I believe in comforting the grieving. It seems obvious. Those who lose someone are suffering. They need understanding. And love. But, in a society that is uncomfortable with death and dying, in which real community becomes less and less real, we are afraid. And in our fear, we often do nothing.
In February, after my dad’s death from leukemia, I felt the power of community. Family and friends descended upon my parents’ home in rural Pennsylvania. They came with casseroles, vegetable soup, bags of groceries. People came and sat and listened.
But a week later, when my husband, son and I returned to our home in Portland, Oregon, there was silence. A cold, empty house. Steel gray sky, rain. A pile of mail, mostly junk. Some cards and e-mails awaited us. But no visits or phone calls. For the most part, friends stayed away.
My husband and I asked ourselves why. Maybe it was because we’re not church members, like my parents. Or because we don’t live in a small town. Maybe, as modern urbanites, we’re too independent. Maybe it’s our generation. We didn’t know. All we knew was that we felt so alone.
When friends lost family members before this, I didn’t know what to do. I was uncomfortable and afraid. Sometimes I sent a sympathy card or dropped off a meal. But I never sat and listened. Too often, I did nothing at all.
The recent, painful loss of my dad has helped me to see my own ignorance. Of death and dying, of the process of grief. It has shown me the importance of comforting the grieving.
So, in the future, when friends lose a loved one, I will do something. Even if I don’t know the right thing to do. I will not say, “Let me know if you need anything,” because they will not tell me. I simply need to do something. Bring meals or groceries. Run errands. Watch children.

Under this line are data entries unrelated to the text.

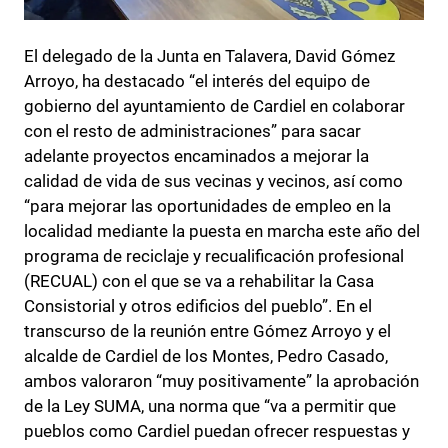
El delegado de la Junta en Talavera, David Gómez
Arroyo, ha destacado “el interés del equipo de
gobierno del ayuntamiento de Cardiel en colaborar
con el resto de administraciones” para sacar
adelante proyectos encaminados a mejorar la
calidad de vida de sus vecinas y vecinos, así como
“para mejorar las oportunidades de empleo en la
localidad mediante la puesta en marcha este año del
programa de reciclaje y recualificación profesional
(RECUAL) con el que se va a rehabilitar la Casa
Consistorial y otros edificios del pueblo”. En el
transcurso de la reunión entre Gómez Arroyo y el
alcalde de Cardiel de los Montes, Pedro Casado,
ambos valoraron “muy positivamente” la aprobación
de la Ley SUMA, una norma que “va a permitir que
pueblos como Cardiel puedan ofrecer respuestas y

But most important, I will be present. Talking about the loss will not remind friends of something they’d forgotten. Friends will want me to acknowledge the loss – not act as if it never happened. They will want to tell their stories: the frustrations, disappointments, heartbreak. They will want me to be there. To listen. I will not ask if things are “getting back to normal” after a week or a month. They won’t be. And normal will be different, anyway.

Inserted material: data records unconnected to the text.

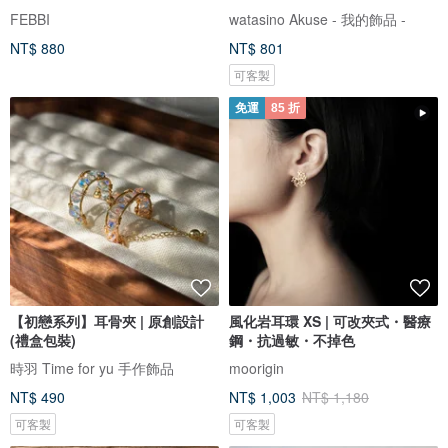
FEBBI
watasino Akuse - 我的飾品 -
NT$ 880
NT$ 801
可客製
免運
85 折
【初戀系列】耳骨夾 | 原創設計
風化岩耳環 XS | 可改夾式・醫療
(禮盒包裝)
鋼・抗過敏・不掉色
時羽 Time for yu 手作飾品
moorigin
NT$ 490
NT$ 1,003
NT$ 1,180
可客製
可客製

It has taken me nearly forty years to learn this lesson. But now, I have learned. Comforting the grieving helps us to acknowledge that suffering is universal. As humans, we are connected by this suffering. And, during times of loss and grief, it is my hope that the community will descend upon all of our homes with casseroles and warm vegetable soup. That the community will sit with us and hear our stories. I believe we all deserve this. This comfort. This love.